The recent landmark Canadian Supreme Court decision granting land rights to the Tsilhqot’in First Nations for a long-contested 1,750-square-kilometer swath of British Columbia could be a conservation coup of historic proportions, with consequences for wilderness battles raging across the country.
“Aboriginal title confers the right to use and control the land and to reap the benefits flowing from it,” wrote Chief Justice Beverley McLachlin.
Countless contested land claims—including areas with proposed mines and oil pipelines—will now be called into question.
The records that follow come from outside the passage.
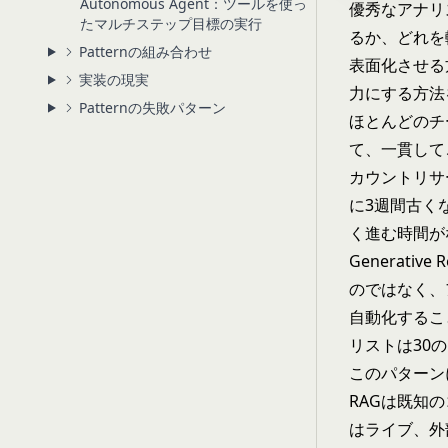
Autonomous Agent：ツールを使っ
優秀なアナリ
たマルチステップ目標の実行
るか、どれを
Patternの組み合わせ
表面化させる
実装の現実
力にする方法
Patternの失敗パターン
ほとんどのチ
て、一貫して
カウントリサ
に3週間古く
く進む時間が
Generat
のではなく、
自動化するこ
リストは30
このパターン
RAGは既知の
はライブ、外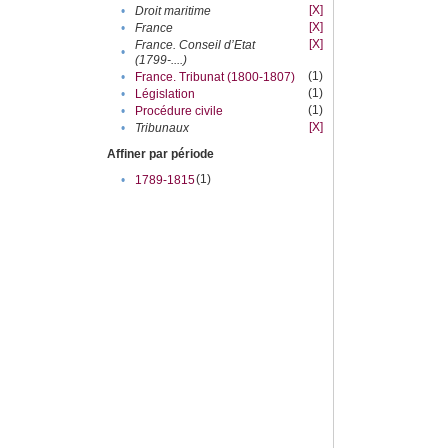
[X]
•
Droit maritime
[X]
•
France
[X]
France. Conseil d’Etat
•
(1799-....)
(1)
•
France. Tribunat (1800-1807)
(1)
•
Législation
(1)
•
Procédure civile
[X]
•
Tribunaux
Affiner par période
(1)
•
1789-1815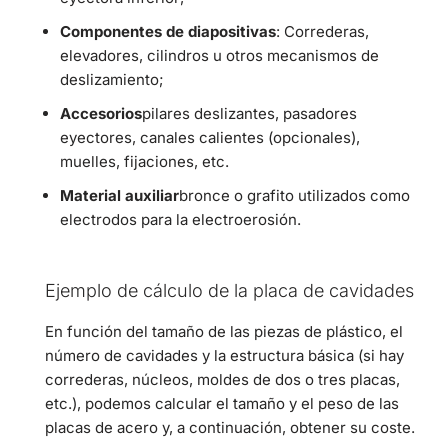
Componentes de diapositivas
: Correderas,
elevadores, cilindros u otros mecanismos de
deslizamiento;
Accesorios
pilares deslizantes, pasadores
eyectores, canales calientes (opcionales),
muelles, fijaciones, etc.
Material auxiliar
bronce o grafito utilizados como
electrodos para la electroerosión.
Ejemplo de cálculo de la placa de cavidades
En función del tamaño de las piezas de plástico, el
número de cavidades y la estructura básica (si hay
correderas, núcleos, moldes de dos o tres placas,
etc.), podemos calcular el tamaño y el peso de las
placas de acero y, a continuación, obtener su coste.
Past rulings have established a duty for government and industry to seek “consultation” from First Nations over proposed developments and resource extraction. No longer. The unanimous Supreme Court decision requires the consent of native title holders.
“We’ve pretty much blown the doors off the colonial notion of denying indigenous land rights,” said Chief Stewart Phillip, president of the Union of British Columbia Indian Chiefs.
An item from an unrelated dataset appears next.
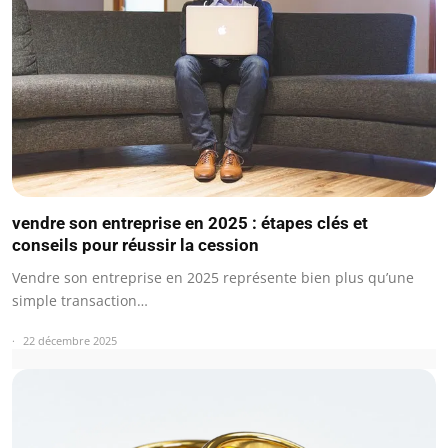
vendre son entreprise en 2025 : étapes clés et
conseils pour réussir la cession
Vendre son entreprise en 2025 représente bien plus qu’une
simple transaction…
22 décembre 2025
Past court rulings had distinguished between title claims based on permanent habitation by First Nations and land used only seasonally. The Supreme Court ruling does away with that distinction.
“This decision goes so much further than previous decisions and gives rights to the land—not in a token way, where you establish traditional use sites for ceremonial or burial places,” said Peter Wood, a campaign director for the Canadian Parks and Wilderness Society British Columbia. “This extends to the total usage of land required to maintain their traditional way of life. Essentially this says first rights of the land goes to First Nations. We’re still contemplating the repercussions, but it seems like a game changer.”